A decontextualised reading about some of the current trends in dietetic research casts a shadow of doubt over the eating of fruit. Are we doing the right thing by eliminating fruit from our diet just because it contains sugar? The answer is ‘no’, and I’ll tell you why in this post.
That we should encourage the consumption of certain food groups among the general population is beyond doubt. One of these groups is that comprising fruits. However, there are people with a biased view of the situation who criminalise their consumption, given that their sugar content is one of their shared characteristics… Let us analyse this kind of reasoning. Is it true that fruits are characterised as contributors of sugar?
Fruit inside (and we don’t mean the stone)

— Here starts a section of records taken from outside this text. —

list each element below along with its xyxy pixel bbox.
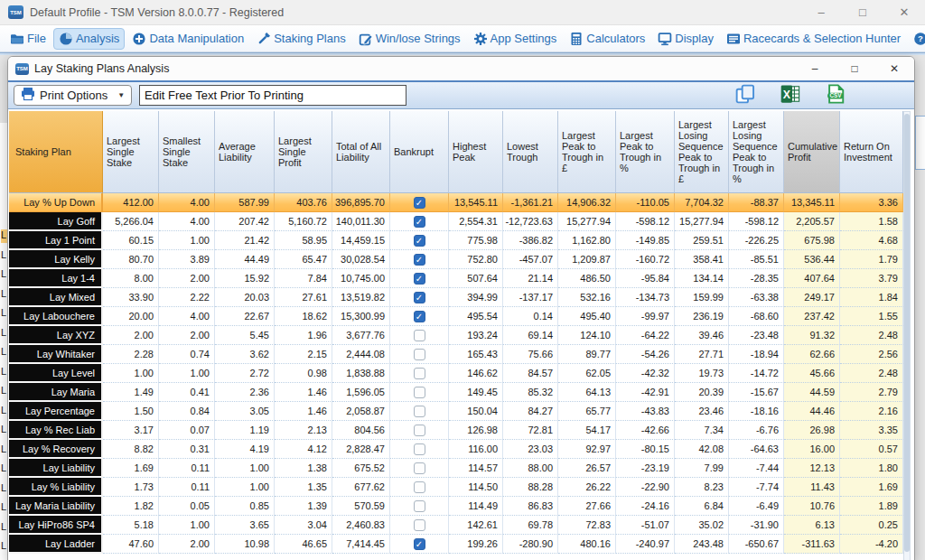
value-cell[interactable]: 1.58 — [840, 212, 903, 231]
excel-export-icon[interactable]: X — [780, 84, 800, 107]
value-cell[interactable]: 677.62 — [332, 478, 390, 497]
column-header[interactable]: Largest Losing Sequence Peak to Trough i… — [675, 111, 729, 193]
value-cell[interactable]: 58.95 — [275, 231, 332, 250]
value-cell[interactable]: -15.67 — [729, 383, 784, 402]
value-cell[interactable]: 64.13 — [558, 383, 616, 402]
value-cell[interactable]: 752.80 — [449, 250, 503, 269]
value-cell[interactable]: 1.00 — [159, 231, 215, 250]
value-cell[interactable]: 114.57 — [449, 459, 503, 478]
value-cell[interactable]: 6.84 — [675, 497, 729, 516]
staking-plan-name-cell[interactable]: Lay Goff — [9, 212, 103, 231]
value-cell[interactable]: 1.49 — [103, 383, 159, 402]
value-cell[interactable]: -18.94 — [729, 345, 784, 364]
value-cell[interactable]: 0.84 — [159, 402, 215, 421]
value-cell[interactable]: 15,277.94 — [558, 212, 616, 231]
value-cell[interactable]: -85.51 — [729, 250, 784, 269]
value-cell[interactable]: 60.15 — [103, 231, 159, 250]
value-cell[interactable]: 12.13 — [784, 459, 840, 478]
bankrupt-checkbox[interactable]: ✓ — [414, 235, 425, 247]
value-cell[interactable]: 2.28 — [103, 345, 159, 364]
menu-item-calculators[interactable]: Calculators — [564, 28, 650, 50]
value-cell[interactable]: 3.89 — [159, 250, 215, 269]
dialog-close-button[interactable]: ✕ — [874, 57, 914, 80]
value-cell[interactable]: -22.90 — [616, 478, 675, 497]
value-cell[interactable]: -110.05 — [616, 193, 675, 212]
value-cell[interactable]: 1.55 — [840, 307, 903, 326]
value-cell[interactable]: 358.41 — [675, 250, 729, 269]
value-cell[interactable]: 1.82 — [103, 497, 159, 516]
value-cell[interactable]: 3.17 — [103, 421, 159, 440]
value-cell[interactable]: 0.11 — [159, 478, 215, 497]
column-header[interactable]: Smallest Single Stake — [159, 111, 215, 193]
bankrupt-checkbox[interactable] — [414, 425, 425, 436]
column-header[interactable]: Largest Peak to Trough in £ — [558, 111, 616, 193]
value-cell[interactable]: 30,028.54 — [332, 250, 390, 269]
value-cell[interactable]: 4.12 — [275, 440, 332, 459]
dialog-maximize-button[interactable]: □ — [835, 57, 874, 80]
table-row[interactable]: Lay 1 Point60.151.0021.4258.9514,459.15✓… — [9, 231, 904, 250]
value-cell[interactable]: 13,545.11 — [449, 193, 503, 212]
value-cell[interactable]: 20.03 — [215, 288, 275, 307]
column-header[interactable]: Cumulative Profit — [784, 111, 840, 193]
column-header[interactable]: Highest Peak — [449, 111, 503, 193]
value-cell[interactable]: 2.00 — [159, 269, 215, 288]
value-cell[interactable]: 72.83 — [558, 516, 616, 535]
value-cell[interactable]: 47.60 — [103, 535, 159, 554]
value-cell[interactable]: 536.44 — [784, 250, 840, 269]
value-cell[interactable]: 2.00 — [159, 326, 215, 345]
value-cell[interactable]: 3.35 — [840, 421, 903, 440]
value-cell[interactable]: 72.81 — [503, 421, 558, 440]
value-cell[interactable]: 495.40 — [558, 307, 616, 326]
minimize-button[interactable]: – — [800, 0, 842, 24]
value-cell[interactable]: -650.67 — [729, 535, 784, 554]
value-cell[interactable]: -64.22 — [616, 326, 675, 345]
value-cell[interactable]: -42.32 — [616, 364, 675, 383]
bankrupt-checkbox[interactable]: ✓ — [414, 216, 425, 228]
value-cell[interactable]: 2.00 — [103, 326, 159, 345]
value-cell[interactable]: 4.19 — [215, 440, 275, 459]
value-cell[interactable]: 1,596.05 — [332, 383, 390, 402]
value-cell[interactable]: 65.77 — [558, 402, 616, 421]
value-cell[interactable]: 2.22 — [159, 288, 215, 307]
value-cell[interactable]: 13,345.11 — [784, 193, 840, 212]
value-cell[interactable]: 0.11 — [159, 459, 215, 478]
value-cell[interactable]: 42.08 — [675, 440, 729, 459]
value-cell[interactable]: 84.57 — [503, 364, 558, 383]
value-cell[interactable]: -311.63 — [784, 535, 840, 554]
maximize-button[interactable]: □ — [842, 0, 883, 24]
menu-item-racecards-selection-hunter[interactable]: Racecards & Selection Hunter — [721, 28, 906, 50]
staking-plan-name-cell[interactable]: Lay % Rec Liab — [9, 421, 103, 440]
value-cell[interactable]: 21.42 — [215, 231, 275, 250]
value-cell[interactable]: 1.84 — [840, 288, 903, 307]
table-row[interactable]: Lay Level1.001.002.720.981,838.88146.628… — [9, 364, 904, 383]
bankrupt-checkbox[interactable]: ✓ — [414, 538, 425, 550]
value-cell[interactable]: 396,895.70 — [332, 193, 390, 212]
value-cell[interactable]: 15,300.99 — [332, 307, 390, 326]
value-cell[interactable]: 5,160.72 — [275, 212, 332, 231]
value-cell[interactable]: 1.46 — [275, 402, 332, 421]
value-cell[interactable]: 15.92 — [215, 269, 275, 288]
value-cell[interactable]: -18.16 — [729, 402, 784, 421]
value-cell[interactable]: 1.50 — [103, 402, 159, 421]
value-cell[interactable]: 480.16 — [558, 535, 616, 554]
value-cell[interactable]: 15,277.94 — [675, 212, 729, 231]
bankrupt-checkbox[interactable] — [414, 368, 425, 379]
value-cell[interactable]: 65.47 — [275, 250, 332, 269]
menu-item-staking-plans[interactable]: Staking Plans — [251, 28, 351, 50]
value-cell[interactable]: 2.79 — [840, 383, 903, 402]
value-cell[interactable]: 2,828.47 — [332, 440, 390, 459]
column-header[interactable]: Largest Single Stake — [103, 111, 159, 193]
value-cell[interactable]: 27.61 — [275, 288, 332, 307]
value-cell[interactable]: 3.05 — [215, 402, 275, 421]
value-cell[interactable]: 0.41 — [159, 383, 215, 402]
table-row[interactable]: Lay Ladder47.602.0010.9846.657,414.45✓19… — [9, 535, 904, 554]
value-cell[interactable]: 26.98 — [784, 421, 840, 440]
value-cell[interactable]: 10.98 — [215, 535, 275, 554]
value-cell[interactable]: 75.66 — [503, 345, 558, 364]
table-row[interactable]: Lay Whitaker2.280.743.622.152,444.08165.… — [9, 345, 904, 364]
column-header[interactable]: Staking Plan — [9, 111, 103, 193]
value-cell[interactable]: 14,906.32 — [558, 193, 616, 212]
value-cell[interactable]: -134.73 — [616, 288, 675, 307]
value-cell[interactable]: 88.28 — [503, 478, 558, 497]
value-cell[interactable]: 54.17 — [558, 421, 616, 440]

With so many different types of fruit, and so many varieties therein, it becomes quite complicated to talk about their nutritional content given that it will always be possible to find exceptions and nuances need to be introduced for specific cases. In any case, if fruits, generically speaking, are characterised by one thing, it is for containing very few calories per unit of weight. In fact, in a subjective evaluation, 99% of fruits are below, or well below, 90 kcal per 100 grams. This piece of data is of major relevance because what we derive from it is that fruits do not have large quantities of any of the three main macronutrients (fat, proteins or carbohydrates –the generic group to which sugars belong–). These three elements are generally, the only ones responsible for providing calories to a foodstuff. In fact, the calories we attribute to whatever product depend almost exclusively on the proportion of the aforementioned macronutrients (also called immediate principles). Therefore, the most important thing, quantatively speaking, in the weight of fruits is the only possible one, water. Fruit is, in general, very rich in water and poor in macronutrients.